## Tuesday, June 7, 2016

### From IND-CPA to Robust AEAD: Security Notions for Symmetric Encryption

Edit 09/06/16: When I originally wrote this post, I was under the impression that the Robust AE notion had been widely adopted in the symmetric community. Since this is not yet the case, I have edited the post to emphasise that this is a new notion of Rogaway et al. and not a standard one.

This week I'm at the Summer School on Real-World Crypto and Privacy in a beautiful beach resort near Šibenik, Croatia. Obviously spending time by the hotel pool / Mediterranean sea is terribly dull and exhausting, so I was delighted that today I could instead attend a two-hour lecture by Phil Rogaway on security notions for symmetric encryption.

In all seriousness, Phil gave an excellent tour of the (recent) history of symmetric encryption research and I'll try to sketch some of the key points here.

OK, let's first recall the classical notions for symmetric encryption. We assume that, for any key $k$, encryption is a probabilistic function $E_k$ from the message space $\mathcal{M}$ to the ciphertext space $\mathcal{C}$ and that decryption is a deterministic function $D_k: \mathcal{C} \to \mathcal{M}$. Then the advantage of an adversary is the adversary's ability to distinguish between the oracles $E_k(\cdot)$ and $E_k(\$(\cdot))$, where$\$(\cdot)$ returns a random string of the same length as the input. This is called IND-CPA security.

The above notion captures privacy, but not authenticity. But in practice, people want to use a single encryption scheme to achieve both of these goals. So the security definition evolved to probabilistic Authenticated Encryption (pAE): first we allow the decryption function to return $\bot$, meaning the ciphertext is inauthentic. Then we define the privacy advantage just as in the IND-CPA game, but additionally consider the authenticity advantage, which is the probability that an adversary with access to $E_k(\cdot)$ outputs a forgery: a ciphertext that did not come from the encryption oracle and that is decrypted by $D_k$ to something other than $\bot$.

This definition still has practical problems. Firstly, it still requires probabilistic encryption and - as we all know - truly random coins are hard to come by. So we want to swap true randomness with nonces: numbers that should only be used once. Then encryption can be implemented using a deterministic function that takes a nonce as an extra input. Secondly, practitioners often need to transmit some header data along with the ciphertext, and this associated data needs to be authenticated but not encrypted. So here's yet another definition(!): a nonce-based AEAD scheme is a function that takes a key, a nonce, some associated data and a message and returns a ciphertext.

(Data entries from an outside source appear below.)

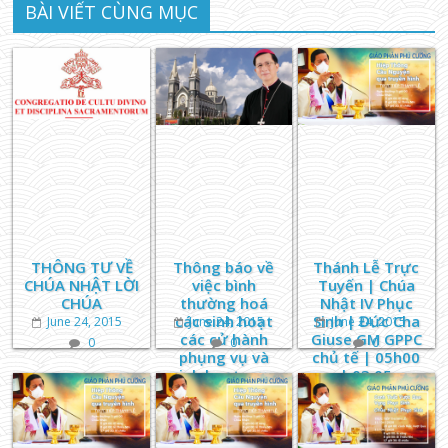
BÀI VIẾT CÙNG MỤC
THÔNG TƯ VỀ
Thông báo về
Thánh Lễ Trực
CHÚA NHẬT LỜI
việc bình
Tuyến | Chúa
CHÚA
thường hoá
Nhật IV Phục
các sinh hoạt
Sinh | Đức Cha
June 24, 2015
June 24, 2015
June 24, 2015
các cử hành
Giuse GM GPPC
0
0
0
phụng vụ và
chủ tế | 05h00
sinh hoạt mục
| 03.05
vụ tại Giáo
Phận Phú
Cường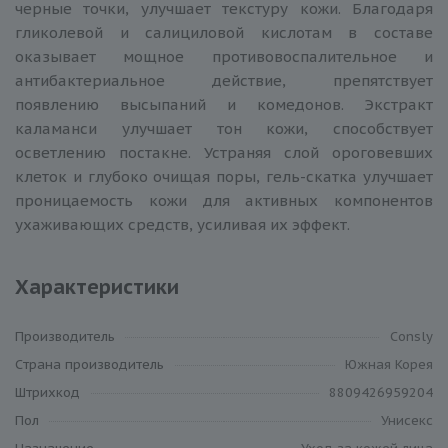
черные точки, улучшает текстуру кожи. Благодаря
гликолевой и салициловой кислотам в составе
оказывает мощное противовоспалительное и
антибактериальное действие, препятствует
появлению высыпаний и комедонов. Экстракт
каламанси улучшает тон кожи, способствует
осветлению постакне. Устраняя слой ороговевших
клеток и глубоко очищая поры, гель-скатка улучшает
проницаемость кожи для активных компонентов
ухаживающих средств, усиливая их эффект.
Характеристики
Производитель
Consly
Cтрана производитель
Южная Корея
Штрихкод
8809426959204
Пол
Унисекс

The authenticity notion is defined essentially as in pAE, but the privacy notion is strengthened: the adversary is asked to distinguish between $E_k(\cdot,\cdot,\cdot)$ and $\$(E_k(\cdot,\cdot,\cdot)),\$ i.e. the ciphertexts need to look like random strings, not just encryptions of random strings. These definitions assume that the adversary is nonce-respecting: the adversary never repeats the nonce in their encryption queries.

Of course, nonces are not always used just once, as we would like. To move even closer to the messy world of practical security, we introduce Misuse-Resistant Authenticated Encryption (MRAE) where the adversary can repeat nonces, as long as they don't repeat the entire nonce-data-message triple (otherwise they could trivially distinguish the corresponding identical ciphertexts from independent random strings).

"Surely that's the last one!", I hear you cry. Not quite. It's easy to show that MRAE requires significant ciphertext expansion: ciphertexts must be significantly longer than the plaintexts. This is a problem in certain lightweight applications like in the Internet of Things. So, accepting that there's a tradeoff between the amount of ciphertext expansion and the level of security, Phil and others have recently introduced robust AE (RAE), where the encryption function now has an additional argument specifying the amount of ciphertext expansion. One then tries to obtain the best possible security with that amount of expansion. I'll omit the details in the interest of space.

What was most interesting about Phil's talk was to learn how the evolution of the theoretical notions of security was driven by practical considerations. On the other hand, since the security goalposts seem to be moving all the time, perhaps practitioners will just stop trying to reach them.